On balance, it was the combined forces of material insufficiency and the campaign of aggression and pressure by imperialism that were the dominant factors in the demise of the USSR, not its attempts to build socialism.

In analyzing the development of the USSR, communists should take the approach of Lenin. After the collapse of the international working class movement known as the Second International, millions of workers were pitted against each other in a great imperialist war and the bourgeoisies of all the countries were riding high. In the midst of that war, in 1916, Lenin wrote his book “Imperialism, the Highest Stage of Capitalism,” in which he showed that world imperialism was preparing the way for world socialism.

Lenin could do this amidst the horrendous collapse because he had a profound scientific understanding of capitalism and its historical development that led to his confidence in the decisiveness of the class struggle. Lenin viewed the immediate situation as so bleak that in January 1917 he gave a speech in Switzerland stating that he would probably not see the revolution in his lifetime. Yet he was confident in the inevitability of the revolution.

LENIN AND MARX IN FACE OF DEFEAT

Karl Marx himself never let victorious counterrevolution force him to abandon his scientific view of history, and consequently never lost faith in the struggle. After the revolution of 1848, in which he and Frederick Engels were participants, the workers in Paris were slaughtered and the Prussian and Austrian monarchies, with the aid of the Russian tsar, crushed the revolutions in their realms.

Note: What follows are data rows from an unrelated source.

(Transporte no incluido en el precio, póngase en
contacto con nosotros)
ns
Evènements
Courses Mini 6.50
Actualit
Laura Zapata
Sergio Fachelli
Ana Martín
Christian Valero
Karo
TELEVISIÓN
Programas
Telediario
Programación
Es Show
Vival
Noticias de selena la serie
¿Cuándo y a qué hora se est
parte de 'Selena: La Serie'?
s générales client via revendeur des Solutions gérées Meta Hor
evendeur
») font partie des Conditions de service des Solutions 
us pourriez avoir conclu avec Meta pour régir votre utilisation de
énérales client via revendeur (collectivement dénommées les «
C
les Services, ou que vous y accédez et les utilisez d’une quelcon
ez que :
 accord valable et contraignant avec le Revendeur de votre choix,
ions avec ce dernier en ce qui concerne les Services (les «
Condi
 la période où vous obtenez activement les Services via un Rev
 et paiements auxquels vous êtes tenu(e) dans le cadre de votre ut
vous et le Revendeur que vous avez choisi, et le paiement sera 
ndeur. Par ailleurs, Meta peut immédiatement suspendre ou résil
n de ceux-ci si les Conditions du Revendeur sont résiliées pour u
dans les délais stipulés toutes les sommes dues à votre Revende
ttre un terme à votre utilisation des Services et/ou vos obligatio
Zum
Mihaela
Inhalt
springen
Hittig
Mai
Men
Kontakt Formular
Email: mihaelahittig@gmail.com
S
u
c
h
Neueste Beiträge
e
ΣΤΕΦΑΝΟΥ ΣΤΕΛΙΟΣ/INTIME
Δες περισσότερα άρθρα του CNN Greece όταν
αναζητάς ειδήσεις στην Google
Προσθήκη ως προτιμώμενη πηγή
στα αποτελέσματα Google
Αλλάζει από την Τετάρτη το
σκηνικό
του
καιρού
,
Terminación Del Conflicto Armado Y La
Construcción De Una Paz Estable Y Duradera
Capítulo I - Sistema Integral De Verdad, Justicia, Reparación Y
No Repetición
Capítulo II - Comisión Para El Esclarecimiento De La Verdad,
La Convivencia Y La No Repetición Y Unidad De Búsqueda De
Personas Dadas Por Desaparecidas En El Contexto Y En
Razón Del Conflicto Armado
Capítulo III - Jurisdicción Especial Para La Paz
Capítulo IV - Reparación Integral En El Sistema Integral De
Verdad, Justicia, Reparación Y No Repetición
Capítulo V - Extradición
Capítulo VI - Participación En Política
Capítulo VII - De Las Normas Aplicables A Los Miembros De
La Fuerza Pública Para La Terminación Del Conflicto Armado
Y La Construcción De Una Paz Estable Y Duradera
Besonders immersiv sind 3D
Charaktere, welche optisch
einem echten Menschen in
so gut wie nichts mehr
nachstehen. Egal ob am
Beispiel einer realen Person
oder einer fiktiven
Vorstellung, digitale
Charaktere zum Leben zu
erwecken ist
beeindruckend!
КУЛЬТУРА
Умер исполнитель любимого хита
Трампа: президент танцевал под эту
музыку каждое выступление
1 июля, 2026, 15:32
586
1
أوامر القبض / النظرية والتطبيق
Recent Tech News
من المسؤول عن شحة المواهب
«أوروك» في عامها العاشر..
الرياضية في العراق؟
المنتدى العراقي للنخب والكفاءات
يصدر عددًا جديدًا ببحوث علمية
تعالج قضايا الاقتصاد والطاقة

Revolutionaries all over Europe were executed, jailed or exiled. By 1852, reaction reigned supreme.

But in the midst of reaction, on March 5, 1852, Marx wrote a letter to a friend in New York, Joseph Wedemeyer, in which he calmly said that “… no credit is due to me for discovering the existence of classes in modern society or the struggle between them. … What I did that was new was to prove: (1) that the existence of the classes is only bound up with particular historical phases in the development of production, (2) that the class struggle necessarily leads to the dictatorship of the proletariat, (3) that this dictatorship itself only constitutes a transition to the abolition of all classes and to a classless society.”

This was written 20 years before the Paris Commune and 65 years before the Bolsheviks established the dictatorship of the proletariat in the Soviet Union.

The collapse of the USSR, as catastrophic as it was, has not changed the fact that capitalism creates its own grave diggers, the working class. A setback in the workers' struggle, no matter how bad, does not change the laws of historical development nor can it rescue capitalism from its fatal contradictions. To regard the Soviet Union as an historical anomaly would be to abandon materialism altogether. We must regard it as the first and crucial phase in the struggle for world socialism, which arose out of the fundamental contradiction between private property and socialized production.

The same forces of capitalist exploitation that drove the Russian workers to make the Bolshevik Revolution are now operative on an even broader global scale, and will eventually propel the entire working class to make the world socialist revolution and lay the basis for communism.

The achievements of the USSR in its attempts to build socialism showed that society could be planned in a rational way to meet human need and could make enormous progress without private property, without the profit motive and without bosses. In a word, when the socialist side of the USSR is separated out from the regressions induced by world capitalism, it showed that the capitalist class is historically unnecessary, parasitic and an obstruction to the progress of society.

The two fundamental impediments that distorted and strangled socialist development and brought the USSR down—the material insufficiency of the productive forces to support advanced socialist relations and the weight of world imperialism—would both be removed with the socialist revolution in the United States. It is the revolution in the developed imperialist countries that lays the basis for an era of true peace and solidarity to begin, that is, the beginning of human history.